**** EXERCISE DATA

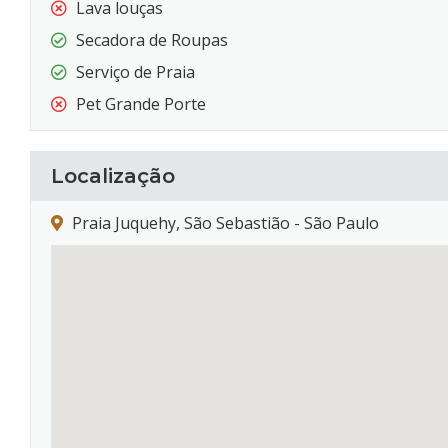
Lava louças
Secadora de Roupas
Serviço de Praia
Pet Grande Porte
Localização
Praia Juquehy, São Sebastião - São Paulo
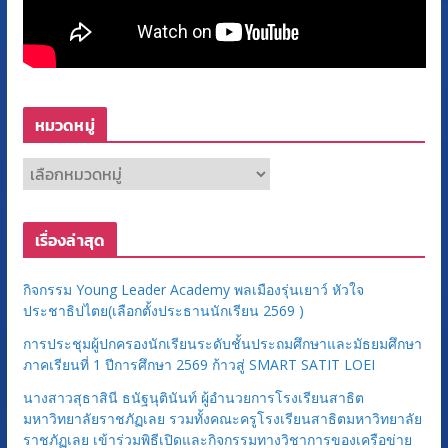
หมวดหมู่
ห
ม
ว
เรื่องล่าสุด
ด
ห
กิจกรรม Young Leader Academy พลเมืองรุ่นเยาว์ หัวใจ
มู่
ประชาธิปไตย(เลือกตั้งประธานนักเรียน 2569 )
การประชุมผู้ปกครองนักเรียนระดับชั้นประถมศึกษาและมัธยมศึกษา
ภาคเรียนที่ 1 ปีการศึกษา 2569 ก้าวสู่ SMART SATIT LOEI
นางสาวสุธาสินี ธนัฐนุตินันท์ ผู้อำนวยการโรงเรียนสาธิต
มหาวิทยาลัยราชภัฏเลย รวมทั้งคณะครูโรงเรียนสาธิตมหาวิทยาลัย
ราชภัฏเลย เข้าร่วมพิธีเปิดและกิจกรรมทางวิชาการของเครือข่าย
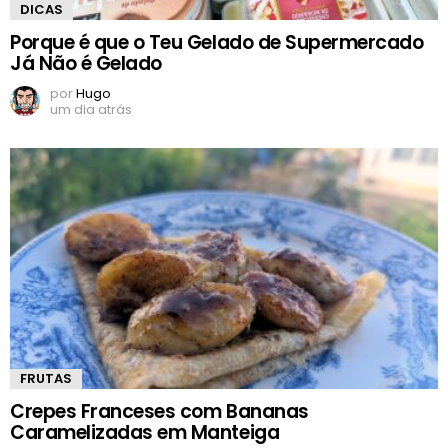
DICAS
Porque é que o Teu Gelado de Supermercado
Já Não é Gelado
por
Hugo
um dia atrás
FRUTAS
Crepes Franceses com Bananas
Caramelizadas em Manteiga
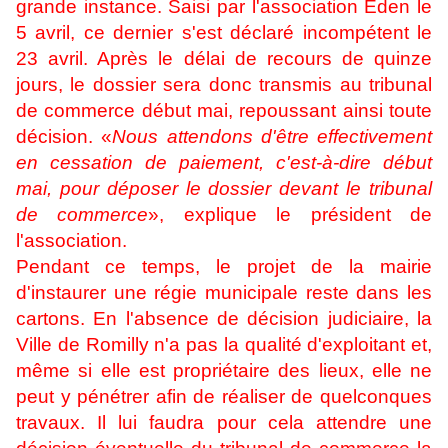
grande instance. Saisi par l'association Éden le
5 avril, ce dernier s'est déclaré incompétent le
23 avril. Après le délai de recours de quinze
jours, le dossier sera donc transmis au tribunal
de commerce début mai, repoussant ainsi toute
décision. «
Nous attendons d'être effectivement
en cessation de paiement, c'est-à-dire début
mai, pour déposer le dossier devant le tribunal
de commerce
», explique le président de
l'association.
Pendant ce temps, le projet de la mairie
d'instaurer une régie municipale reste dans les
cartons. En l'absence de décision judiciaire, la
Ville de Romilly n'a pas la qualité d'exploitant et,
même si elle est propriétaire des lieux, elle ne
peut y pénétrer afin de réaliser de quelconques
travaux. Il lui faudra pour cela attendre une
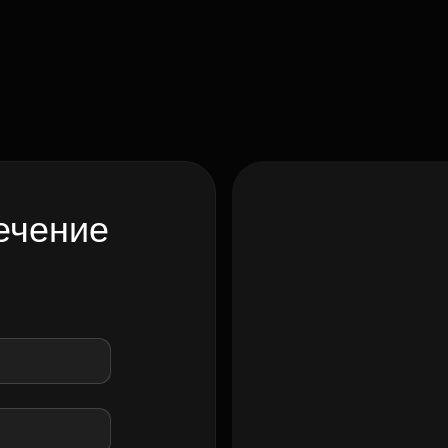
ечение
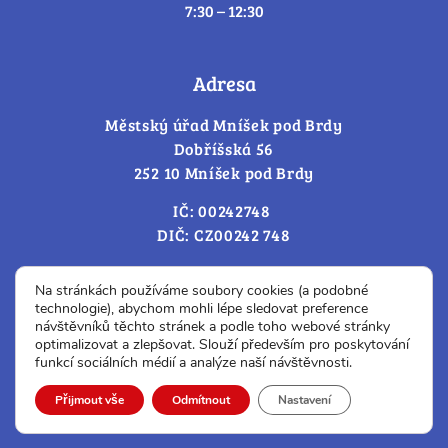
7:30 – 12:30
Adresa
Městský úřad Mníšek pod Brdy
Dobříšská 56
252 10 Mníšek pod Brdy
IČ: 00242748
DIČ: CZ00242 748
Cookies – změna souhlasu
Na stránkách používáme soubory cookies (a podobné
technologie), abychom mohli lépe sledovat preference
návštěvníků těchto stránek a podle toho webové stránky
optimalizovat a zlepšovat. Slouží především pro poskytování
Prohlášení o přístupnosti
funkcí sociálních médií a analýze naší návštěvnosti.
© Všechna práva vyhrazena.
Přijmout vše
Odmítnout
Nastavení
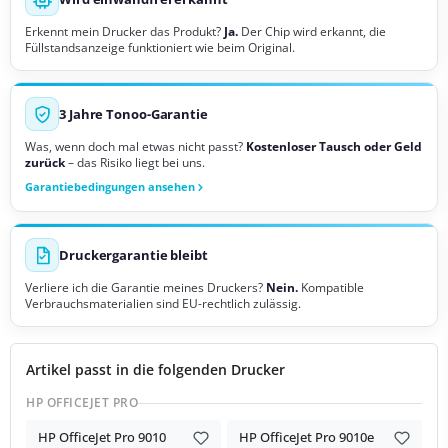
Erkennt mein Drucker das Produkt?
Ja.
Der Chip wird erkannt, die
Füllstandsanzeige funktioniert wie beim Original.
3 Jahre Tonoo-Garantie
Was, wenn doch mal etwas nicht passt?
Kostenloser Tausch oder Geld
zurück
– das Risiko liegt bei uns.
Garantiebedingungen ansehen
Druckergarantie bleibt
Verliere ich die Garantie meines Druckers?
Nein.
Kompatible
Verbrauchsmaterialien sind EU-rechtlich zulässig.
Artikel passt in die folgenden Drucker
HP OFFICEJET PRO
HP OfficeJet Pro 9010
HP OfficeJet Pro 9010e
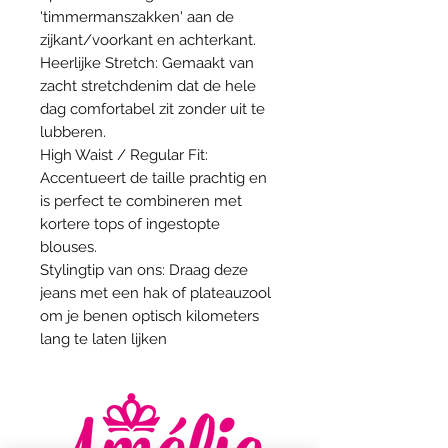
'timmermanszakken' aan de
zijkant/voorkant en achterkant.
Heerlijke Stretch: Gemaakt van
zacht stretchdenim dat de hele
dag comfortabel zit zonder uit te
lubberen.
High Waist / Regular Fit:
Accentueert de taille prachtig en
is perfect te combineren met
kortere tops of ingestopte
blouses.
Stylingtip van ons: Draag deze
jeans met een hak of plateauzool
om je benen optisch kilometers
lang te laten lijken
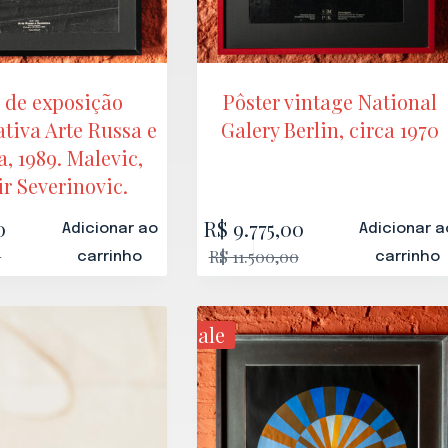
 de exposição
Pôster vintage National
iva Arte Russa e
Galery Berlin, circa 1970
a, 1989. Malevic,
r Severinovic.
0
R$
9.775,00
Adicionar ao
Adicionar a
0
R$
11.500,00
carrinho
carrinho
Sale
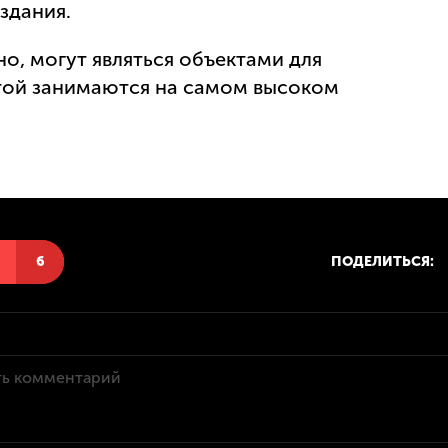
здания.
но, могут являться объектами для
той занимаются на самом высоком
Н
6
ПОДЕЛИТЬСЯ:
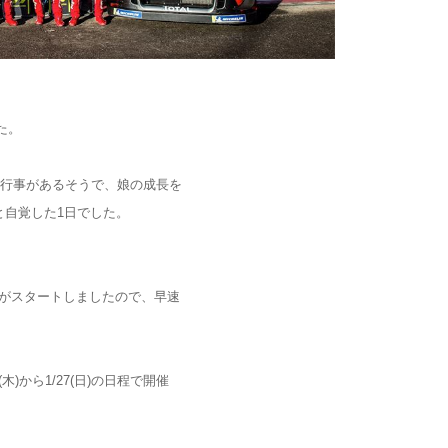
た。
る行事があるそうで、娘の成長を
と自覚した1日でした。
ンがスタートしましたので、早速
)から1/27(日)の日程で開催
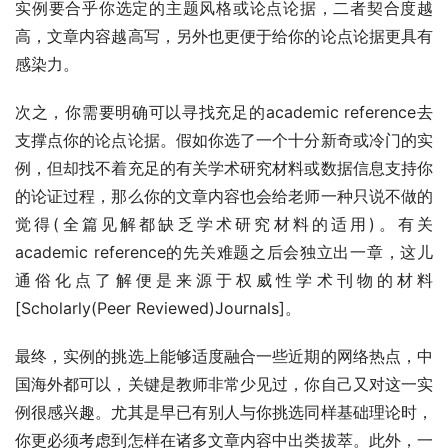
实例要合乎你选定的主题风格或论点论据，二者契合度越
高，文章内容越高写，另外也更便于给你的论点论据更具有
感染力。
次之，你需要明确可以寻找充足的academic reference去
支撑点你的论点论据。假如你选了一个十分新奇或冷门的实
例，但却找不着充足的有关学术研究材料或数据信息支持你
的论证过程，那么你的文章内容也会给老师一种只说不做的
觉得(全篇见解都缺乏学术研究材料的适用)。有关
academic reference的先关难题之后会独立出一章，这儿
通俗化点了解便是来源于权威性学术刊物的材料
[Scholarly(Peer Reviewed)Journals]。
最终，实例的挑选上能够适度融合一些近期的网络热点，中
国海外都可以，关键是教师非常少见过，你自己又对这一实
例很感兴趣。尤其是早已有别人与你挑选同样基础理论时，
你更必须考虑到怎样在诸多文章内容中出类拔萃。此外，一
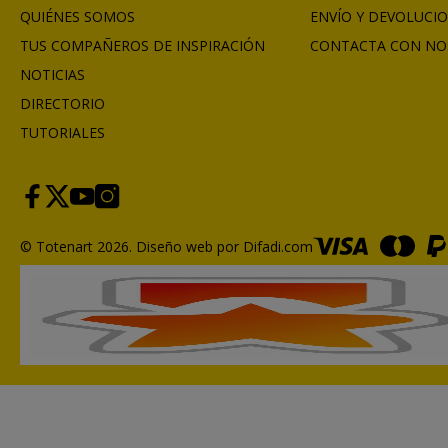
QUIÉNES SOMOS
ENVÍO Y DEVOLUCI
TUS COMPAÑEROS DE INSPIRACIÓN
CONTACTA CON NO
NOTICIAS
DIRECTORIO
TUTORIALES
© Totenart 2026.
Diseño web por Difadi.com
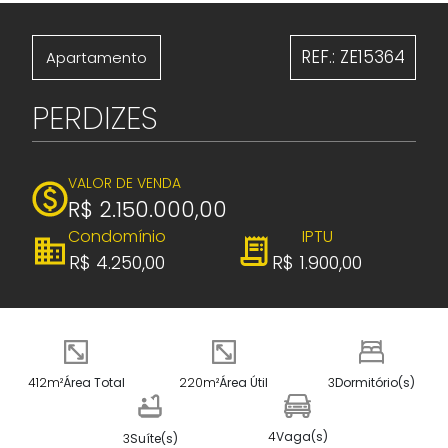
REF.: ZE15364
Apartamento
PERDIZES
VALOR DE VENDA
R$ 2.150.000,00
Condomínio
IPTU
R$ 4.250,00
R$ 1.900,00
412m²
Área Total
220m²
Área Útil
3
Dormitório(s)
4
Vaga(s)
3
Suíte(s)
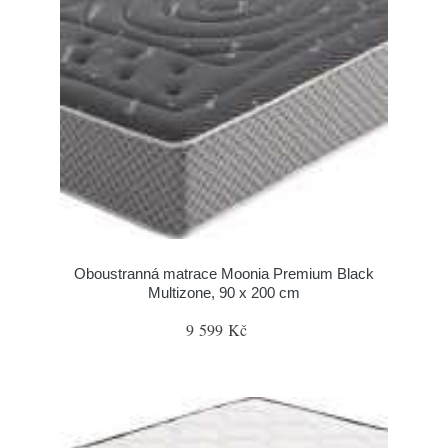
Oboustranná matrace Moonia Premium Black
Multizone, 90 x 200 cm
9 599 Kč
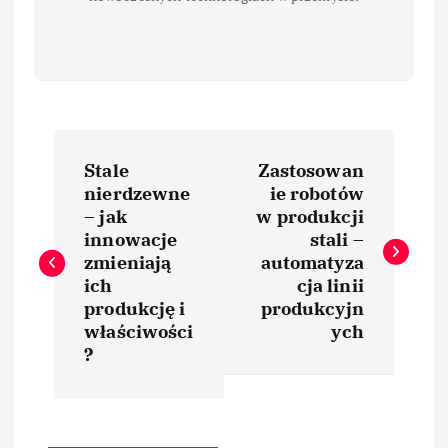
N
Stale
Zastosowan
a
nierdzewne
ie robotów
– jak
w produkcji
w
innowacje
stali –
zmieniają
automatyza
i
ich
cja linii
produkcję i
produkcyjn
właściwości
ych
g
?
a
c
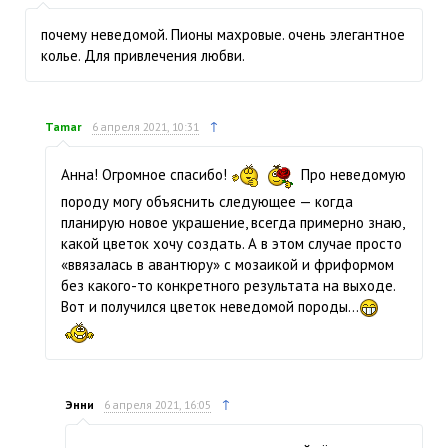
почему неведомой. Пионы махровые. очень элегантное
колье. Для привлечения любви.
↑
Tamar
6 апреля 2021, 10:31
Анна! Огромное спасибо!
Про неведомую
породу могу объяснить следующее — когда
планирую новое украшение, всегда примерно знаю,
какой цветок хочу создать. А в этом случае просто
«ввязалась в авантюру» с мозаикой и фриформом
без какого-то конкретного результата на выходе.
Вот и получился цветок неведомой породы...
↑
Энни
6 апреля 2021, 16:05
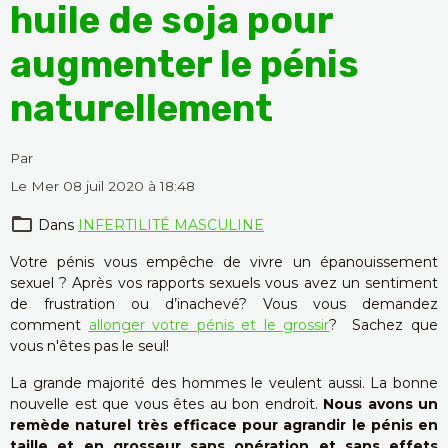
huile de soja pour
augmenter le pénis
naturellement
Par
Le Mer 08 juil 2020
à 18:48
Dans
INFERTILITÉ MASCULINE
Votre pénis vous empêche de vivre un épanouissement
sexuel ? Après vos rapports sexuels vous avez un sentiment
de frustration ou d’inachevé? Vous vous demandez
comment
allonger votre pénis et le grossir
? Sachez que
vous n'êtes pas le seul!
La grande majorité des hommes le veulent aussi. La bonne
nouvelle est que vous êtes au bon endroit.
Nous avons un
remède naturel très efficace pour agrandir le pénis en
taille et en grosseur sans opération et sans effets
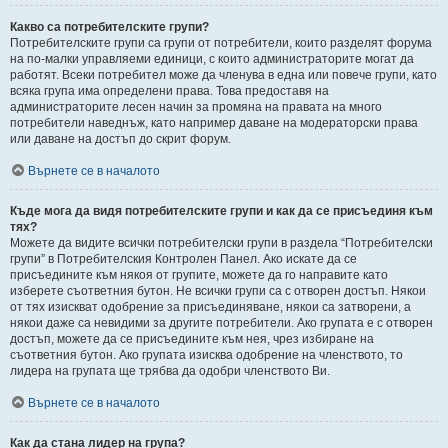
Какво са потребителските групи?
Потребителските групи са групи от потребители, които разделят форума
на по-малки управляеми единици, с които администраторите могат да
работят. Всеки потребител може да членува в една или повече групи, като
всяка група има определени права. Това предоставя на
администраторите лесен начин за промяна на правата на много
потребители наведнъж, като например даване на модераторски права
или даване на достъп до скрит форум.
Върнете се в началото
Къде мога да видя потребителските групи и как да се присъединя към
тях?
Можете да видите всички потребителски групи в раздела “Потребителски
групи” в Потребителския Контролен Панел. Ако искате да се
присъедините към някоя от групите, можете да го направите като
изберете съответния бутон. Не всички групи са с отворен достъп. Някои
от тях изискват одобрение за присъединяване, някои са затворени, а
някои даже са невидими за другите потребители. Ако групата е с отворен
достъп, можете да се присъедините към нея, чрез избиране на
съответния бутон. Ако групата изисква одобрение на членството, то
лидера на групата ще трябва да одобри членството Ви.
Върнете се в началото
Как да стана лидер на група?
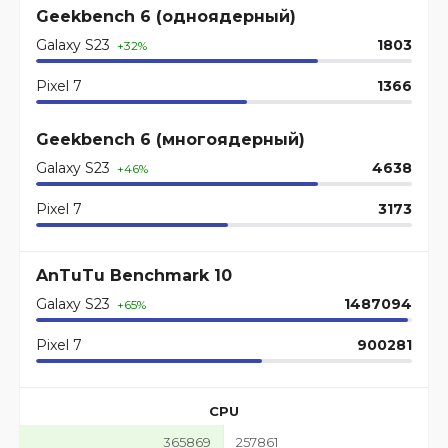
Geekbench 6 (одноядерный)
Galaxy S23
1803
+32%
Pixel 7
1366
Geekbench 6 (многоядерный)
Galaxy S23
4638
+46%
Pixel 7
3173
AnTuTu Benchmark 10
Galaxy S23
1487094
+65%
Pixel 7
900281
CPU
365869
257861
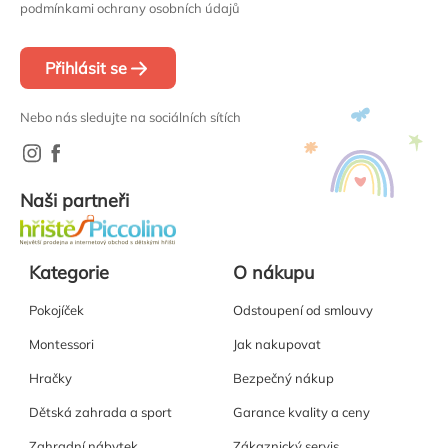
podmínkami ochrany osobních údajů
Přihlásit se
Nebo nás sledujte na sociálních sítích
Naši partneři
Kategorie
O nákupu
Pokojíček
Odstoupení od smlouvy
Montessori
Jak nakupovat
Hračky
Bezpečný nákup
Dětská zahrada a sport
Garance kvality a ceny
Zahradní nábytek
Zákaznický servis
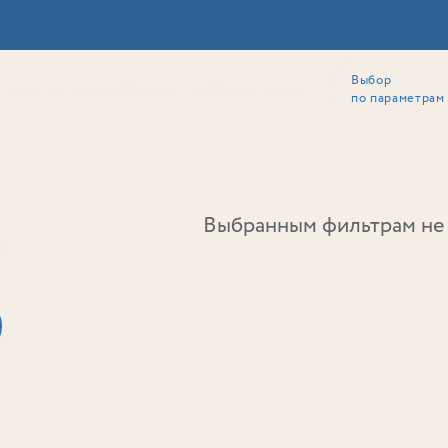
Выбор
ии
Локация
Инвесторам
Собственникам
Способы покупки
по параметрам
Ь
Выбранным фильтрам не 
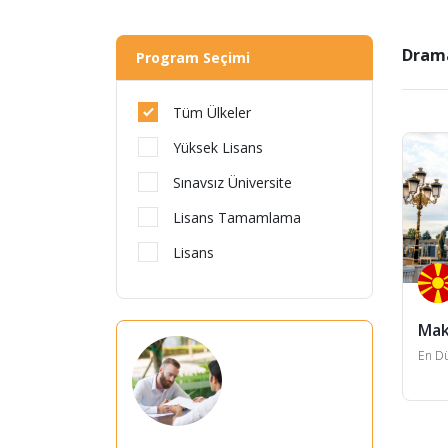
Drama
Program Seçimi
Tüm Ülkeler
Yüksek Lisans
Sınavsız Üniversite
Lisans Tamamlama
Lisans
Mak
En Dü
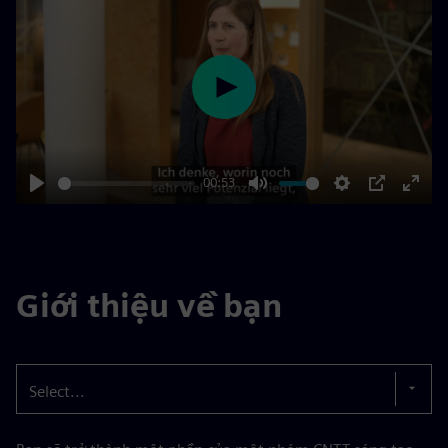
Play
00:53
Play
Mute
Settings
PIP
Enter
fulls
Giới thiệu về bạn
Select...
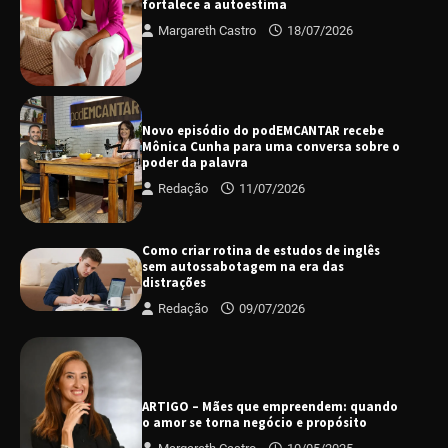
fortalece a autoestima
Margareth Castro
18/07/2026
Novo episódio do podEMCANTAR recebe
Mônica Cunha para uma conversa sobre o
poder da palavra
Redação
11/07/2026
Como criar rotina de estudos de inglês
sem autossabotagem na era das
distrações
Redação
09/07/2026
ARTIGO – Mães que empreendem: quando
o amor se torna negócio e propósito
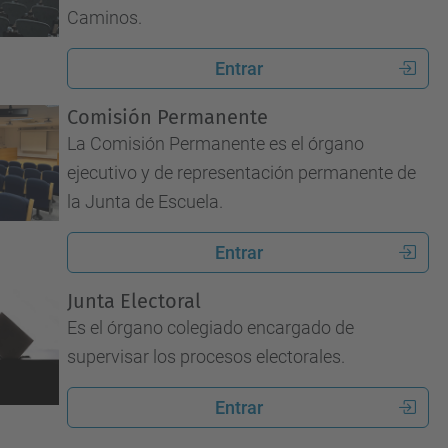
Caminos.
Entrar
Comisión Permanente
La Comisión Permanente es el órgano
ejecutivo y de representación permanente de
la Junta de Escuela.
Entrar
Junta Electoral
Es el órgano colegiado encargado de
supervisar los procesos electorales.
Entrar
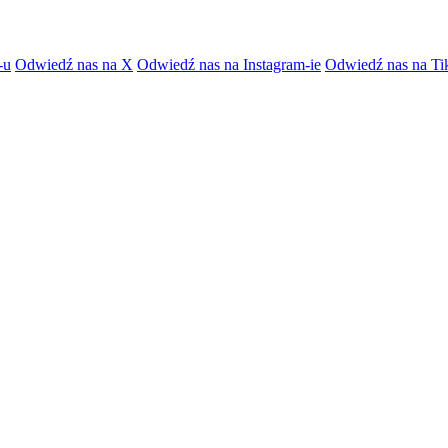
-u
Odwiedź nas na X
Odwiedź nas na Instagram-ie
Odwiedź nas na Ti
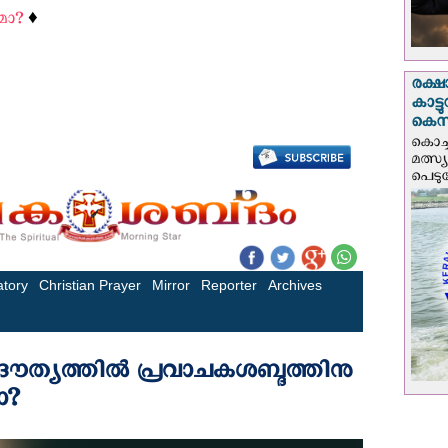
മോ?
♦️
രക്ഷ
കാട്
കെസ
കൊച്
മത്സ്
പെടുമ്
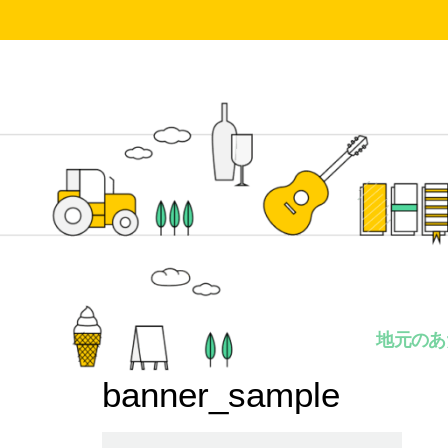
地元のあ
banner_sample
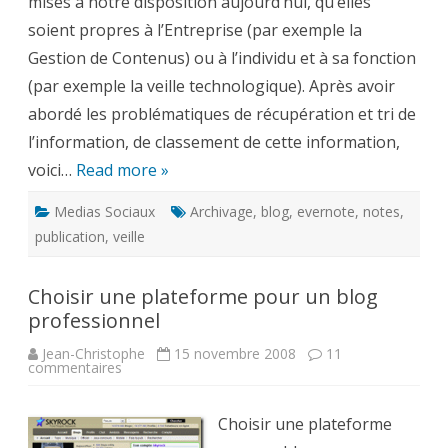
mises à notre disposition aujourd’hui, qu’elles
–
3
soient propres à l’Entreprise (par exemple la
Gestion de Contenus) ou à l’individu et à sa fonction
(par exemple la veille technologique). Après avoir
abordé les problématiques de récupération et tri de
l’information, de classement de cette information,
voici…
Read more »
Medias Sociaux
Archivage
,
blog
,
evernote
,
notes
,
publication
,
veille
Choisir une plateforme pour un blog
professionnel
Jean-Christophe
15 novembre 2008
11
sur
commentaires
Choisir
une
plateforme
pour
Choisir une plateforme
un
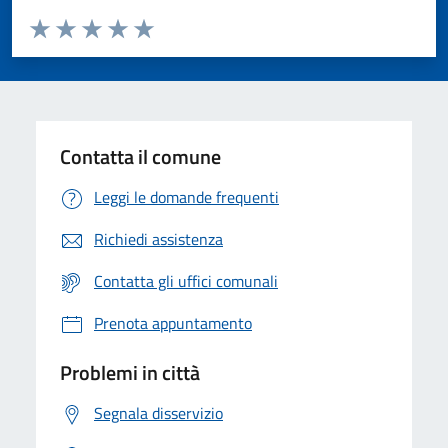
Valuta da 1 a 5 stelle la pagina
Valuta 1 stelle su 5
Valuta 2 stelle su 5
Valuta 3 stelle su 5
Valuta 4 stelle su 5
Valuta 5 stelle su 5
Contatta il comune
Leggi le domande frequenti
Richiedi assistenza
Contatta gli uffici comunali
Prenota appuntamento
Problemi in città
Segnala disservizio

********

◆ INSTRUCTIONS TO FOLLOW: Hand back the exact lines from the start of the entries to the line with "นางสาวสุธาสินี ธนัฐนุตินันท์ ผู้อำนวยการโรงเรียนสาธิต", both ends kept and pictures left out.

◆ WRITTEN SOLUTION:
Lava louças
Secadora de Roupas
Serviço de Praia
Pet Grande Porte
Localização
Praia Juquehy, São Sebastião - São Paulo
หมวดหมู่
ห
ม
ว
เรื่องล่าสุด
ด
ห
กิจกรรม Young Leader Academy พลเมืองรุ่นเยาว์ หัวใจ
มู่
ประชาธิปไตย(เลือกตั้งประธานนักเรียน 2569 )
การประชุมผู้ปกครองนักเรียนระดับชั้นประถมศึกษาและมัธยมศึกษา
ภาคเรียนที่ 1 ปีการศึกษา 2569 ก้าวสู่ SMART SATIT LOEI
นางสาวสุธาสินี ธนัฐนุตินันท์ ผู้อำนวยการโรงเรียนสาธิต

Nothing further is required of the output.